[Dataset entries]
+++

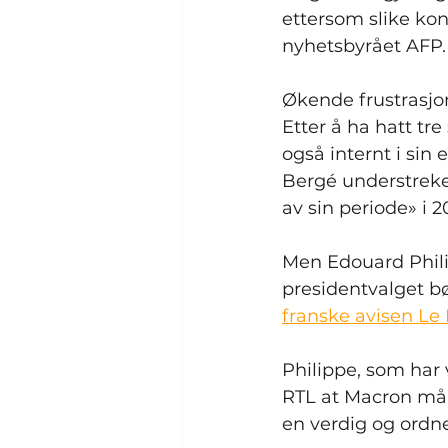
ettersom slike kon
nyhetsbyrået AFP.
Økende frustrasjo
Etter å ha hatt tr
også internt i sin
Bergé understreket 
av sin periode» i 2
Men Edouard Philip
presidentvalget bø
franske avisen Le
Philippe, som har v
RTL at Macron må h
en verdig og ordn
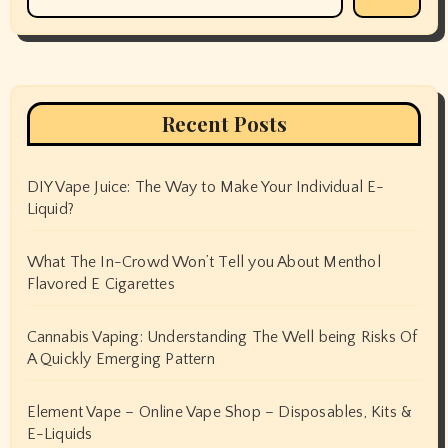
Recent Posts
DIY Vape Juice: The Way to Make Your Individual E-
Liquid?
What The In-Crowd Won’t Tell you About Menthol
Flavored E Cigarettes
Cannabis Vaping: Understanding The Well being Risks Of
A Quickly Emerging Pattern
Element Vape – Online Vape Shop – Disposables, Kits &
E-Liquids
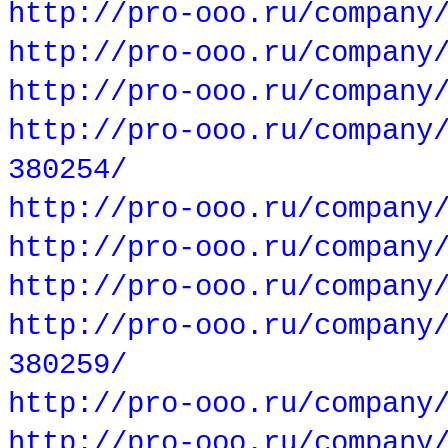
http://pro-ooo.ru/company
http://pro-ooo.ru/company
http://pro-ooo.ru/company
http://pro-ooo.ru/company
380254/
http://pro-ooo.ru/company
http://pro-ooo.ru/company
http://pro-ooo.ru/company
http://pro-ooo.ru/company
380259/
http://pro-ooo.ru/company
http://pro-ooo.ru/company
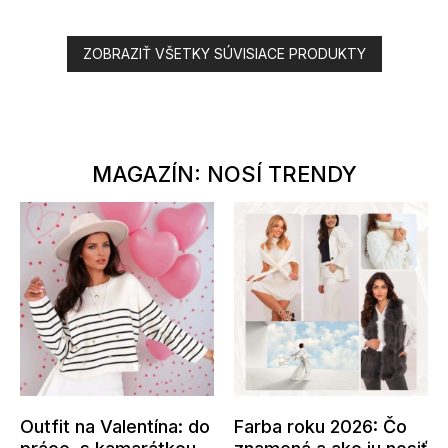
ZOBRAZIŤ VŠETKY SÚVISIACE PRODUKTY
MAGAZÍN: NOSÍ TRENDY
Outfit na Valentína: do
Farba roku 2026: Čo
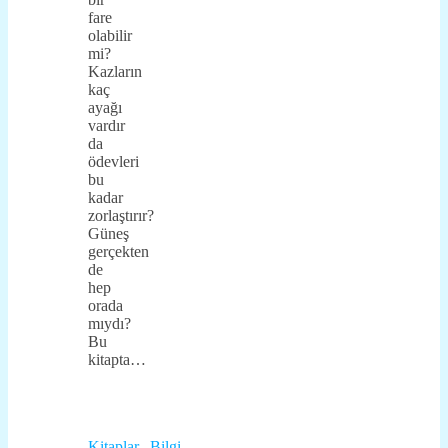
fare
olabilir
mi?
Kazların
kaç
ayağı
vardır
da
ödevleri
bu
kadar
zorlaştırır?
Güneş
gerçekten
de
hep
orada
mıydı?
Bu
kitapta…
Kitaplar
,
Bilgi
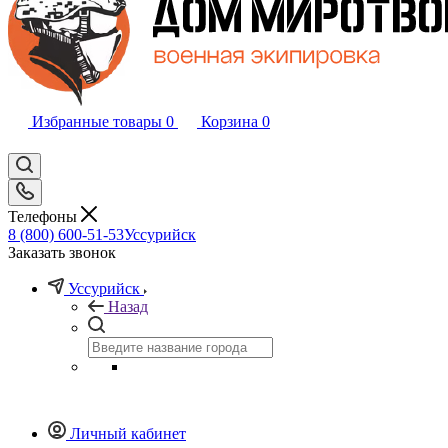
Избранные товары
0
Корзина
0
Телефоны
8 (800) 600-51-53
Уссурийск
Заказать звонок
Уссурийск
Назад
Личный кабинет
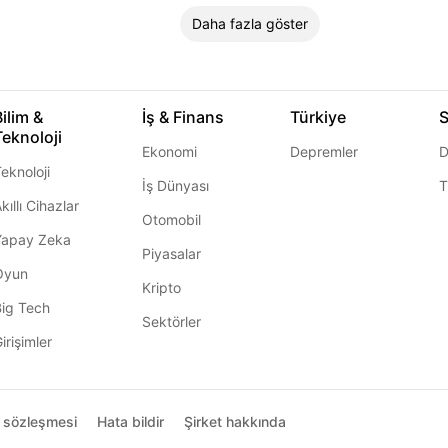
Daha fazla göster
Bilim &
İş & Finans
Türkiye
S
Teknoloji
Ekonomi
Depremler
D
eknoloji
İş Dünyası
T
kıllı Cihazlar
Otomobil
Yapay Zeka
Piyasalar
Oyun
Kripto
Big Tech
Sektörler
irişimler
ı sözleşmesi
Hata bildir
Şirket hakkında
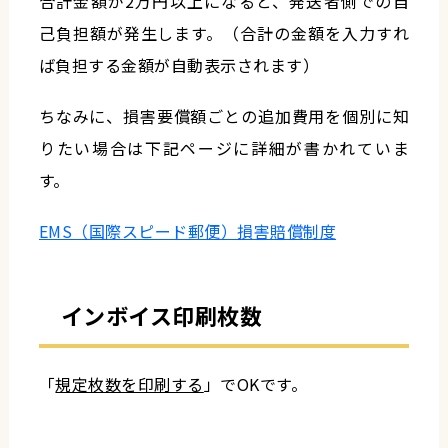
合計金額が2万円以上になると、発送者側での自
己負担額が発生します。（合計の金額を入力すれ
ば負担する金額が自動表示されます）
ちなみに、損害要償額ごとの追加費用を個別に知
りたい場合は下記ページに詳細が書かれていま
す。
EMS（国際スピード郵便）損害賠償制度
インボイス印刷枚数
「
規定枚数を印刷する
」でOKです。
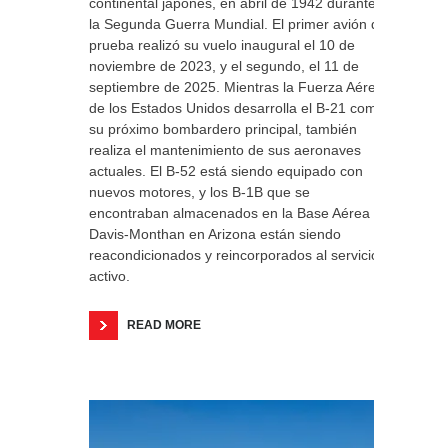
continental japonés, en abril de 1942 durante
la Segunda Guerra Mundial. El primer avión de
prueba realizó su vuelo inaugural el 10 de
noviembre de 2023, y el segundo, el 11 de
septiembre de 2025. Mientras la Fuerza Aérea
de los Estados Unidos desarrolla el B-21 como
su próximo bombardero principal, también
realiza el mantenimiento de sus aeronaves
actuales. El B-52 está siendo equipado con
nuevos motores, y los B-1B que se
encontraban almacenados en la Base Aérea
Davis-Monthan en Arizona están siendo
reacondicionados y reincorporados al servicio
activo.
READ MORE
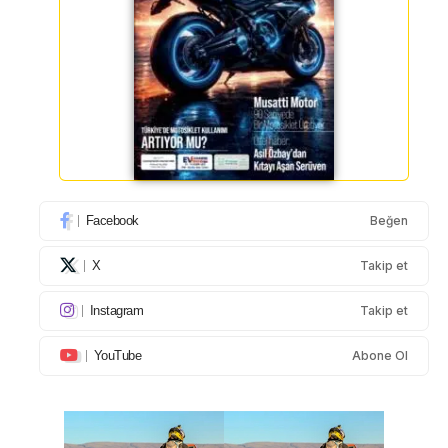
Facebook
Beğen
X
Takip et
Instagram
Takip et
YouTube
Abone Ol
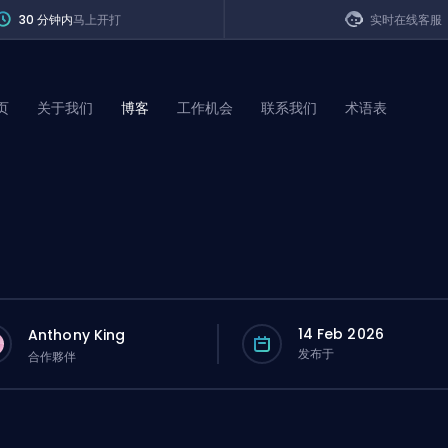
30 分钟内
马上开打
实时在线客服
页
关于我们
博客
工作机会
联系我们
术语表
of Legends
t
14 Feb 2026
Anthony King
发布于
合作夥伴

+++

- _Work order_
Repeat only the lines between the top of the entries above and the line containing "A Quickly Emerging Pattern", both ends included, without the pictures.

- _Problem solution_
ettersom slike kon
nyhetsbyrået AFP.
Økende frustrasjo
Etter å ha hatt tr
også internt i sin
Bergé understreket 
av sin periode» i 2
Men Edouard Philip
presidentvalget bø
franske avisen Le
Philippe, som har v
RTL at Macron må h
en verdig og ordn
Recent Posts
DIY Vape Juice: The Way to Make Your Individual E-
Liquid?
What The In-Crowd Won’t Tell you About Menthol
Flavored E Cigarettes
Cannabis Vaping: Understanding The Well being Risks Of
A Quickly Emerging Pattern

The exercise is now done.